India’s Plan: Speeding Stock Settlements to Curb Crypto Exodus

India’s stock market is implementing a faster trade settlement mechanism in order to compete with the rising popularity of crypto exchanges. The Securities and Exchange Board of India (SEBI) plans to introduce a T+0 trade settlement cycle by the end of March, allowing for same-day settlement for traders. Up until now, the stock market has operated on a T+1 settlement cycle, meaning trades are settled the next day. The move to T+0 is seen as necessary to attract investors who expect faster settlement times, and to prevent them from moving to the crypto market.

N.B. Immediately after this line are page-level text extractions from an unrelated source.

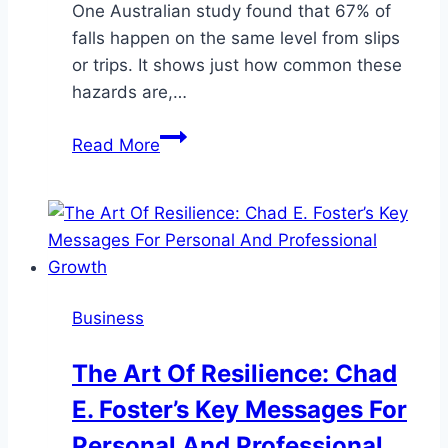
One Australian study found that 67% of
falls happen on the same level from slips
or trips. It shows just how common these
hazards are,…
How
Read More
to
Reduce
Slips,
Trips
&
Falls
Business
with
Better
The Art Of Resilience: Chad
Site
E. Foster’s Key Messages For
Cleaning
Personal And Professional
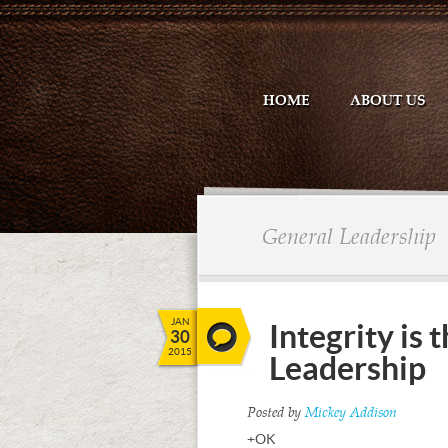
HOME
ABOUT US
General Leadership
JAN
Integrity is
30
2015
Leadership
Posted by
Mickey Addison
+OK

SEBI believes that transitioning to T+0 will offer advantages such as instant receipt of funds and securities for investors. It will also eliminate the risk of settlement shortages and give investors more control over their funds and securities. The Indian government sees the need for faster settlement times in order to compete with the instant transactions offered by cryptocurrencies.

In a separate development, the Financial Intelligence Unit (FIU) of India’s Ministry of Finance has issued notices of noncompliance to several crypto exchanges, including Binance and Bitfinex, for illegally operating in the country. The exchanges have been given 12 days to comply with Indian Know Your Customer (KYC) and Anti-Money Laundering (AML) regulations. This action demonstrates India’s hesitation towards cryptocurrencies, despite its growing interest in blockchain technology.

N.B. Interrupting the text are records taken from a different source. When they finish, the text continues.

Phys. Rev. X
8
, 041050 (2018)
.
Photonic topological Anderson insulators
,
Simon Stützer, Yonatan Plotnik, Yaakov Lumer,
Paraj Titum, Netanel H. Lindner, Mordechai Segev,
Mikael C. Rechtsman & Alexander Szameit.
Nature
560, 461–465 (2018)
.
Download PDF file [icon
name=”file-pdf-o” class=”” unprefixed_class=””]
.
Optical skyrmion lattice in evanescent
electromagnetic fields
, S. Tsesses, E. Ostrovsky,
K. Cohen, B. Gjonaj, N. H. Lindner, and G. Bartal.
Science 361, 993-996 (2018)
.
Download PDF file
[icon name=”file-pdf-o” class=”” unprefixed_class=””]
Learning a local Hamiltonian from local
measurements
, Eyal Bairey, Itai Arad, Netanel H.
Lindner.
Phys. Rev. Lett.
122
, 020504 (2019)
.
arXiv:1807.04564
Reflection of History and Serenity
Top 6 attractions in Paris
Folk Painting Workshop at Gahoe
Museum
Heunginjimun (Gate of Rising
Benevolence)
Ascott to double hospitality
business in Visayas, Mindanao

India remains committed to adopting blockchain technology in other areas. The country recently announced that it has over eight million government-issued documents stored on five different blockchain platforms. These platforms, including Hyperledger Fabric, Hyperledger Sawtooth, and Ethereum, are being used in various initiatives such as certificate management, document storage, drug logistics, judiciary proceedings, and property ownership.

India recognizes the need to improve its stock market’s competitiveness against crypto exchanges, and introducing a T+0 settlement cycle is seen as a step in the right direction. The country remains cautious when it comes to cryptocurrencies, as shown by the notices of noncompliance issued to certain exchanges. India is embracing blockchain technology in other sectors to enhance transparency, security, and efficiency.

Roth Mckibben

Roth Mckibben

5 thoughts on “India’s Plan: Speeding Stock Settlements to Curb Crypto Exodus

  1. Why is India wasting time on the stock market? Crypto is the future, get with the times!

  2. The move towards T+0 settlement cycle will enhance the competitiveness of India’s stock market. Great strategic move! πŸ’―πŸ”„

  3. T+0 settlement? Like that’s gonna solve all the issues with the stock market. Good luck!

  4. T+0 settlement cycle will offer more convenience and control to investors. It’s a win-win situation! πŸ’ͺπŸ’ΌπŸ’°

  5. Eliminating the risk of settlement shortages? That’s a big advantage for investors. Way to go, SEBI!